Benito Quinquela Martín y su desconocido vínculo con La Rioja: un mural oculto, el vino y un legado solidario
Aunque su nombre está íntimamente ligado al barrio porteño de La Boca y a las escenas del puerto que inmortalizó en sus pinturas, pocos conocen la estrecha relación que Benito Quinquela Martín mantuvo con la provincia de La Rioja. Esa historia, marcada por el arte, el vino y la solidaridad, fue repasada por Sarah González durante su columna en el programa Código de Rock.
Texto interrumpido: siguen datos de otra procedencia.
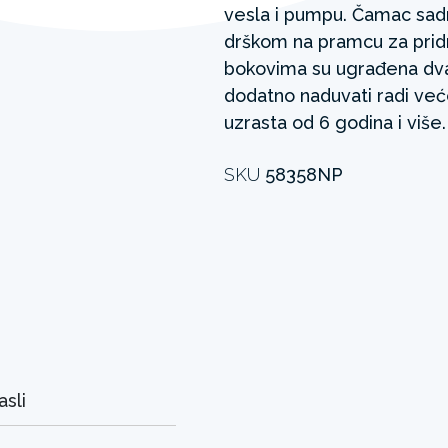
vesla i pumpu. Čamac sad
drškom na pramcu za prid
bokovima su ugrađena dva
dodatno naduvati radi ve
uzrasta od 6 godina i više.
SKU
58358NP
asli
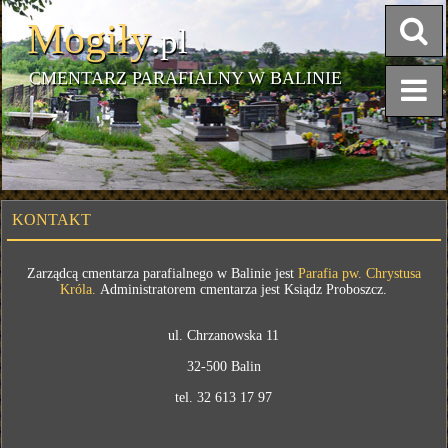
Mogiły
.pl
CMENTARZ PARAFIALNY W BALINIE
KONTAKT
Zarządcą cmentarza parafialnego w Balinie jest
Parafia pw. Chrystusa
Króla.
Administratorem cmentarza jest Ksiądz Proboszcz.
ul. Chrzanowska 11
32-500 Balin
tel. 32 613 17 97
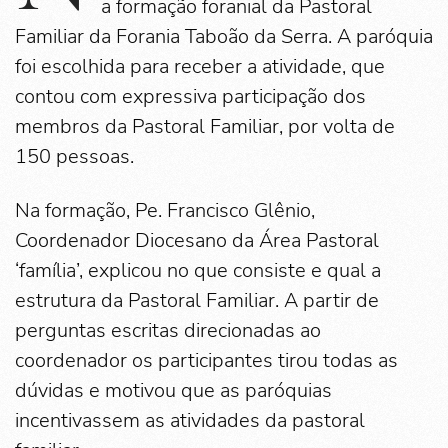
a formação foranial da Pastoral
Familiar da Forania Taboão da Serra. A paróquia
foi escolhida para receber a atividade, que
contou com expressiva participação dos
membros da Pastoral Familiar, por volta de
150 pessoas.
Na formação, Pe. Francisco Glênio,
Coordenador Diocesano da Área Pastoral
‘família’, explicou no que consiste e qual a
estrutura da Pastoral Familiar. A partir de
perguntas escritas direcionadas ao
coordenador os participantes tirou todas as
dúvidas e motivou que as paróquias
incentivassem as atividades da pastoral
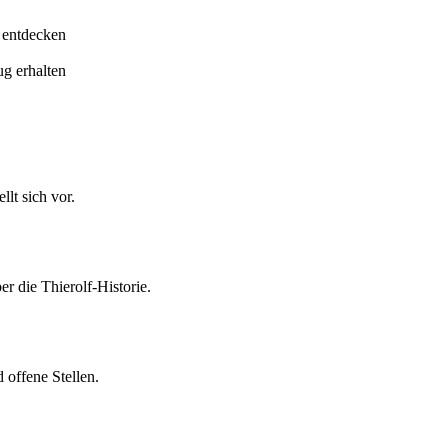
 entdecken
ug erhalten
lt sich vor.
er die Thierolf-Historie.
 offene Stellen.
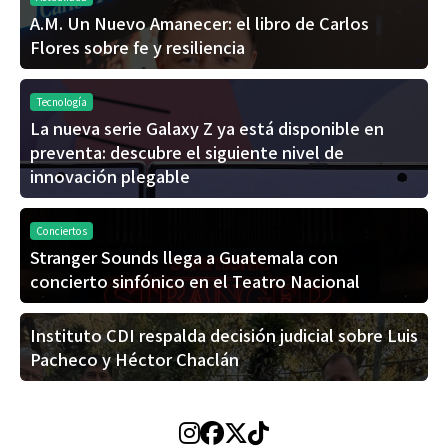
A.M. Un Nuevo Amanecer: el libro de Carlos
Flores sobre fe y resiliencia
Tecnología
La nueva serie Galaxy Z ya está disponible en
preventa: descubre el siguiente nivel de
innovación plegable
Conciertos
Stranger Sounds llega a Guatemala con
concierto sinfónico en el Teatro Nacional
Instituto CDI respalda decisión judicial sobre Luis
Pacheco y Héctor Chaclán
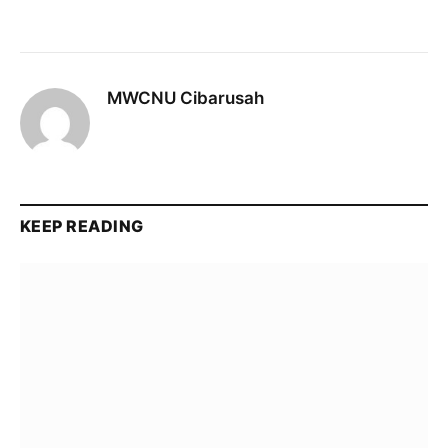
MWCNU Cibarusah
KEEP READING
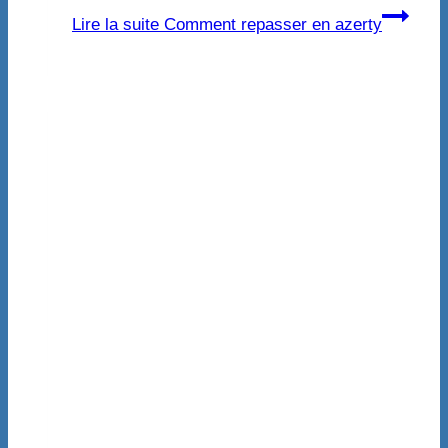
Lire la suite
Comment repasser en azerty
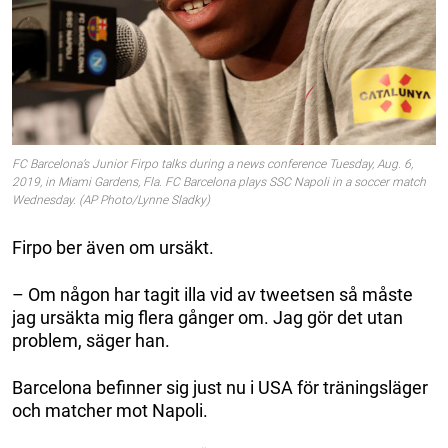
FC Barcelona’s Junior Firpo talks during a news conference Tuesday, Aug. 6,
2019, in Miami Gardens, Fla. FC Barcelona plays SSC Napoli in a soccer match
Wednesday. (AP Photo/Lynne Sladky)
Firpo ber även om ursäkt.
– Om någon har tagit illa vid av tweetsen så måste
jag ursäkta mig flera gånger om. Jag gör det utan
problem, säger han.
Barcelona befinner sig just nu i USA för träningsläger
och matcher mot Napoli.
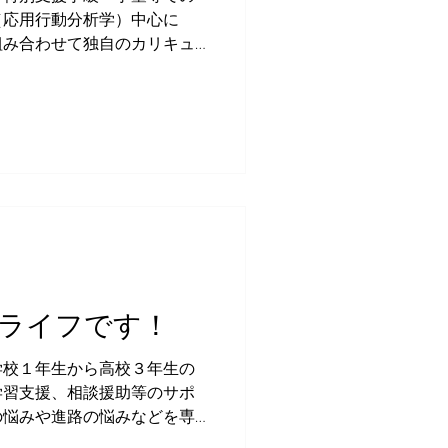
（応用行動分析学）中心に
組み合わせて独自のカリキュ
ライフです！
学校１年生から高校３年生の
学習支援、相談援助等のサポ
の悩みや進路の悩みなどを専
ていきますので気になる方は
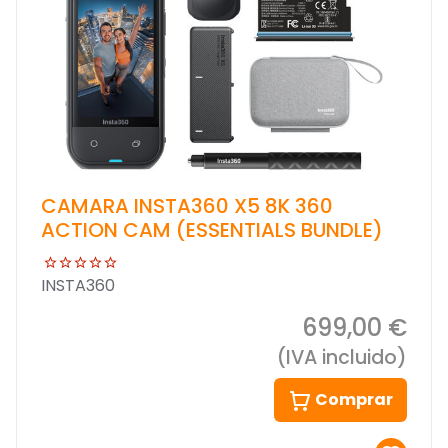
CAMARA INSTA360 X5 8K 360
ACTION CAM (ESSENTIALS BUNDLE)
INSTA360
699,00 €
(IVA incluido)
Comprar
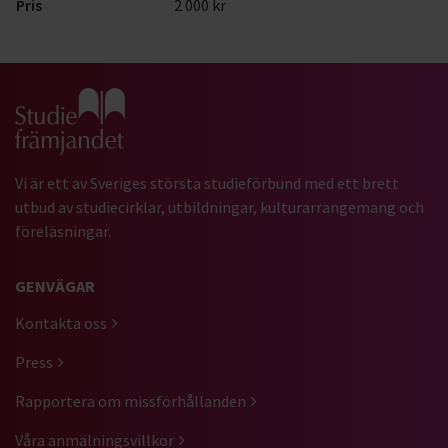
Pris
2 000 kr
Gå till studiefrämjandets startsida
Vi är ett av Sveriges största studieförbund med ett brett
utbud av studiecirklar, utbildningar, kulturarrangemang och
föreläsningar.
GENVÄGAR
Kontakta oss
Press
Rapportera om missförhållanden
Våra anmälningsvillkor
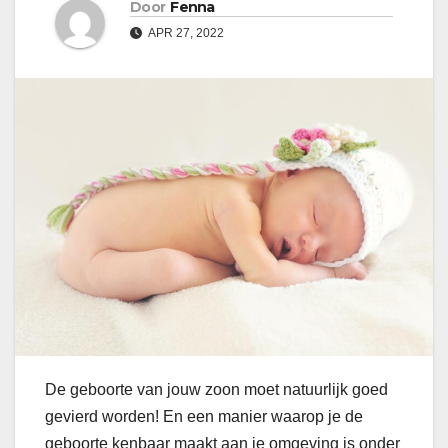
Door
Fenna
APR 27, 2022
De geboorte van jouw zoon moet natuurlijk goed
gevierd worden! En een manier waarop je de
geboorte kenbaar maakt aan je omgeving is onder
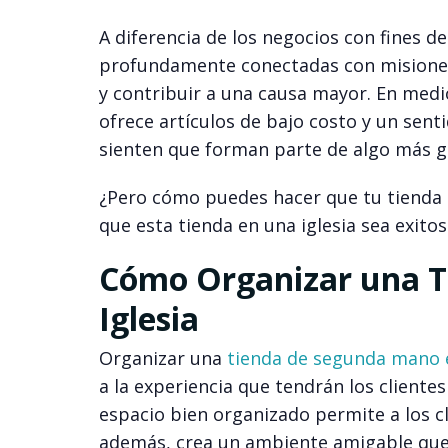
A diferencia de los negocios con fines d
profundamente conectadas con misiones
y contribuir a una causa mayor. En medi
ofrece artículos de bajo costo y un sen
sienten que forman parte de algo más g
¿Pero cómo puedes hacer que tu tienda s
que esta tienda en una iglesia sea exitos
Cómo Organizar una T
Iglesia
Organizar una
tienda de segunda mano en
a la experiencia que tendrán los cliente
espacio bien organizado permite a los cl
además, crea un ambiente amigable que 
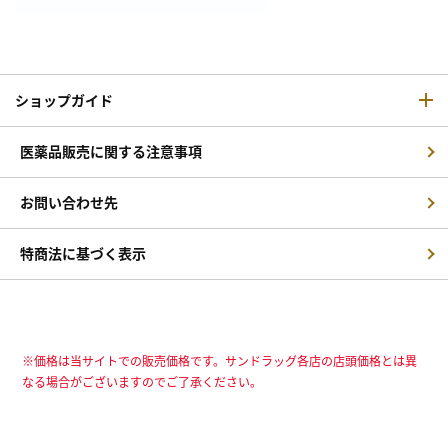
ショップガイド
医薬品販売に関する注意事項
お問い合わせ先
特商法に基づく表示
※価格は当サイトでの販売価格です。サンドラッグ各店の店頭価格とは異
なる場合がございますのでご了承ください。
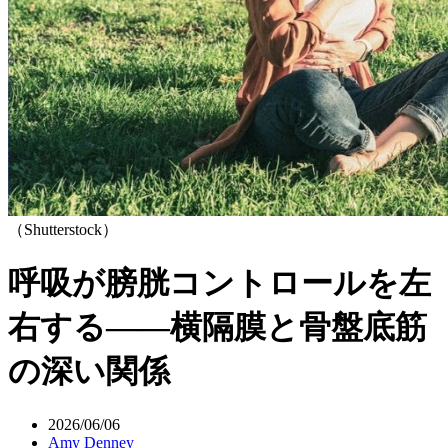
（Shutterstock）
呼吸が膀胱コントロールを左
右する――横隔膜と骨盤底筋
の深い関係
2026/06/06
Amy Denney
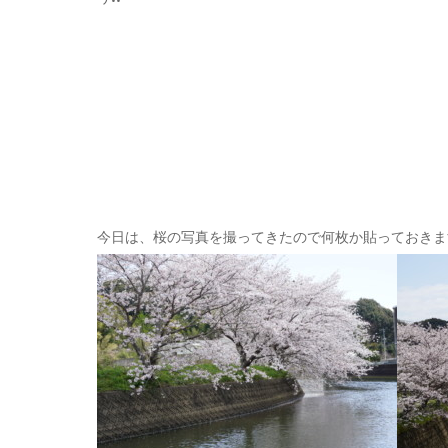
今日は、桜の写真を撮ってきたので何枚か貼っておきま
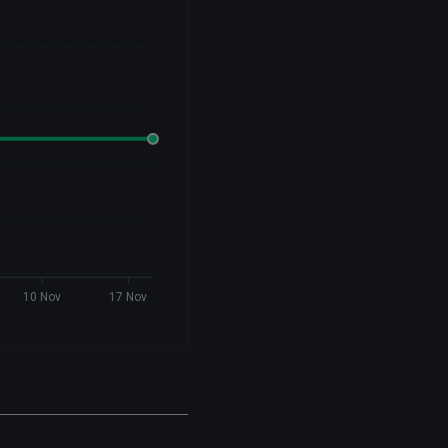
10 Nov
17 Nov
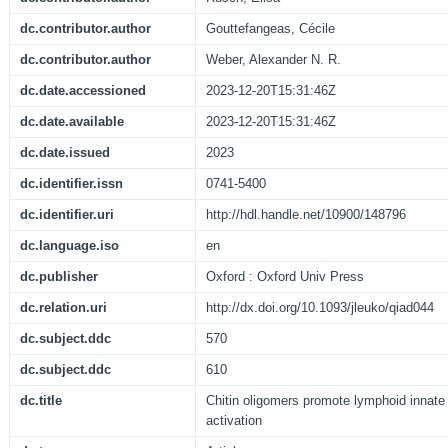
dc.contributor.author
Gouttefangeas, Cécile
dc.contributor.author
Weber, Alexander N. R.
dc.date.accessioned
2023-12-20T15:31:46Z
dc.date.available
2023-12-20T15:31:46Z
dc.date.issued
2023
dc.identifier.issn
0741-5400
dc.identifier.uri
http://hdl.handle.net/10900/148796
dc.language.iso
en
dc.publisher
Oxford : Oxford Univ Press
dc.relation.uri
http://dx.doi.org/10.1093/jleuko/qiad044
dc.subject.ddc
570
dc.subject.ddc
610
dc.title
Chitin oligomers promote lymphoid innate
activation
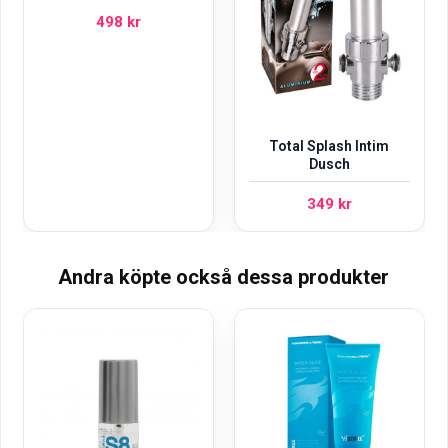
498
kr
Total Splash Intim
Dusch
349
kr
Andra köpte också dessa produkter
Quinquela Martín, nacido en Buenos Aires en 1890, fue abandonado siendo un bebé en la Casa de Niños Expósitos y posteriormente adoptado por una familia de La Boca. Autodidacta y convertido en uno de los máximos referentes de la pintura argentina, dedicó gran parte de su obra a retratar la vida del puerto y el trabajo cotidiano de los inmigrantes.
Sin embargo, con el paso de los años desarrolló un fuerte vínculo con La Rioja. Fumador empedernido, encontraba alivio para sus problemas respiratorios en el clima seco de la provincia, por lo que comenzó a visitarla con frecuencia. Allí también entabló amistad con artistas e intelectuales locales y descubrió los vinos riojanos, que pasaron a formar parte de sus habituales reuniones.
Uno de los episodios más llamativos de esa relación ocurrió en la localidad de Pituil. Durante una visita a una bodega, el artista observó una pared en blanco y pidió autorización para intervenirla. El propietario aceptó y Quinquela Martín dejó plasmado un mural que, según relató González, todavía permanece oculto en una propiedad privada y constituye un verdadero patrimonio histórico. La columnista señaló que aún busca localizar a los actuales dueños para poder conocer personalmente esa obra poco difundida.
La historia de Quinquela también estuvo atravesada por un fuerte compromiso social. Sin hijos directos, su legado quedó en manos de una sobrina nieta, quien impulsó la Fundación Benito Quinquela Martín para preservar su obra y continuar con el espíritu solidario que caracterizó al pintor.
Según contó Sarah González, el artista acostumbraba a donar gran parte del dinero que recibía a personas necesitadas. Esa vocación de ayuda continúa reflejándose en iniciativas impulsadas por la fundación, entre ellas una alianza con una bodega riojana que dio origen al “Trío Benito Quinquela Martín”: una edición especial de tres vinos cuyo packaging reproduce obras del pintor y cuya comercialización contribuye al sostenimiento de las actividades de la fundación.
Así, décadas después de su muerte, el nombre de Benito Quinquela Martín sigue unido no solo al arte argentino, sino también a una historia poco conocida que conecta a La Boca con los paisajes riojanos, donde aún sobrevive un mural escondido y un legado de solidaridad que continúa vigente.